01:00 AM EDT on Tuesday, June 24, 2008



The New York Times

Amtrak may carry as many as 27 million passengers, like these at Washington’s Union Station.


NYT / DANIEL ROSENBAUM

WASHINGTON — Record prices for gasoline and jet fuel should be good news for Amtrak, as travelers look for alternatives to cut the cost of driving and flying.

And they are good news, up to a point.

Amtrak set records last month, both for the number of passengers it carried and for ticket revenues — all the more remarkable because May is not usually a strong travel month.

But the railroad, and its suppliers, have shrunk so much, largely because of financial constraints, that they would have difficulty growing quickly to meet the demand.

Many long-distance trains are already sold out for some days this summer. Want to take Amtrak’s daily Crescent train from New York to New Orleans? It is sold out on July 5, 6, 7 and 8. Seattle to Vancouver, British Columbia, on July 5? The train is sold out, but Amtrak will sell you a bus ticket.

“We’re starting to bump up against our own capacity constraints,” said R. Clifford Black, a spokesman for Amtrak.

The problem is that rail has shriveled. The number of “passenger miles” traveled on intercity rail has dropped by about two-thirds since 1960, and the companies that build rail cars and locomotives have also shrunk, making it hard to expand.

In 1970, the year that Congress created Amtrak by consolidating the passenger operations of freight railroads, the airlines were about 17 times larger than the railroads, measured by passenger miles traveled; now they are more than 100 times larger. Highway travel was then about 330 times larger; now it is more than 900 times larger.

Today Amtrak has 632 usable rail cars, and dozens more that are worn out or damaged but could be reconditioned and put into service at a cost of several hundred thousand dollars each.

And Amtrak needs to buy new rail cars soon. Its Amfleet cars, the ones recognizable to riders as the old Metroliners, are more than 30 years old. And the Acela trains have about a million miles on them.

Writing specifications for bids, picking vendors and waiting for delivery takes years, even if the money is in hand.

Amtrak is an alternative to airlines along the Boston-New York-Washington corridor, and on some routes out of Chicago and a few in California. But most of its other routes are so slow that people take those trains because they have no alternative to reach places like Burlington, N.C., or Burlington, Iowa. Or they go for the train ride itself.

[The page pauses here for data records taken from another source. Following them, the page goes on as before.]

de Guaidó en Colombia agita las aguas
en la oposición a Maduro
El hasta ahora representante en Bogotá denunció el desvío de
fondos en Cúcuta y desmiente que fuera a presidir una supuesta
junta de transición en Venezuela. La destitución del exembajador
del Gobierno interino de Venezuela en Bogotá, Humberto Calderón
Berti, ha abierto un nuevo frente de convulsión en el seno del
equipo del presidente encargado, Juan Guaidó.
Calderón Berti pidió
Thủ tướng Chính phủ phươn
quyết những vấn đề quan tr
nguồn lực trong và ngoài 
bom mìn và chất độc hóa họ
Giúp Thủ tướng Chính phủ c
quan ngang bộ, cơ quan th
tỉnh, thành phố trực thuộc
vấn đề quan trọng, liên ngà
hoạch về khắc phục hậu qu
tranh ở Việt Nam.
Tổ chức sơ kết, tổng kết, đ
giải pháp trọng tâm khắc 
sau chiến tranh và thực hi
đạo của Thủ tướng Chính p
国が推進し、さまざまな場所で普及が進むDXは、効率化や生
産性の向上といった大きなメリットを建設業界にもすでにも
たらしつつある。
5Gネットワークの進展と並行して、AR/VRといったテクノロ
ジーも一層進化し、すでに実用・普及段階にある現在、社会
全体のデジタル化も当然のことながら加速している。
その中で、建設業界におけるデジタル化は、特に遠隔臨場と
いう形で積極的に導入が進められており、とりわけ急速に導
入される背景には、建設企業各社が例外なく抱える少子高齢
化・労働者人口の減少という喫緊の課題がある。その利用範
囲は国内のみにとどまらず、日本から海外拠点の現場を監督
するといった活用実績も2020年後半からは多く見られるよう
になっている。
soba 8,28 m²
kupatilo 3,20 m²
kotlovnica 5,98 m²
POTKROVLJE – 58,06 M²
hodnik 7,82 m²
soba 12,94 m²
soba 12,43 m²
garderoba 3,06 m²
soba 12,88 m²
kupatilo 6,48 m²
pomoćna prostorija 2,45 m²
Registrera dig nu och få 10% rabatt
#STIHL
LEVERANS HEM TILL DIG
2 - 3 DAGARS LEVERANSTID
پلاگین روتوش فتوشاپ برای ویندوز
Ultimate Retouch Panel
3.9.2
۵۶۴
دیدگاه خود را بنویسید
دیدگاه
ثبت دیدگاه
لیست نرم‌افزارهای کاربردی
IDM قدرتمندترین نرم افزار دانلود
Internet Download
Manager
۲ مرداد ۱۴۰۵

The railroad carried about 25 million passengers last year and may hit 27 million this year. (That is all intercity traffic; commuter rail, connecting suburbs and cities, is also growing, but that is not Amtrak’s market.) By contrast, the airlines carry about 680 million domestic passengers a year. If Amtrak were an airline, in terms of passenger boardings it would rank approximately eighth, behind Continental and US Airways and ahead of AirTran and JetBlue.

H. Glenn Scammel, a former head of staff of the rail subcommittee of the House Transportation and Infrastructure Committee, said the railroad should give up on some of its cross-country trains and redeploy the equipment on relatively short intercity trips.

But the railroad’s labor contracts provide stiff penalties for dropping routes, and dropping states from its itinerary would hurt its political support, especially in the Senate, where thinly populated states are overrepresented relative to their population.

Scarcity is not all bad for the railroad, though. It has raised ticket prices, so that it recorded ticket revenues of $153.4 million last month, up 15.6 percent from $132.7 million in May 2006. That jump is higher than the ridership increase of 12.3 percent, to 2.58 million, from 2.30 million.

Despite its popularity with passengers, the biggest determinant of the railroad’s health is still the federal government, and in Washington, views diverge sharply.

Last year Sen. Frank Lautenberg, D-N.J., and others won overwhelming Senate approval for a bill that would offer the states 80 cents for every 20 cents they spend on new intercity passenger rail service, the same as the match offered for highway projects.

The House passed a bill with the same provision by a veto-proof margin earlier this month. That bill will soon go to a conference committee, but the White House is threatening a veto because it wants the passenger rail system to be turned over to private operators.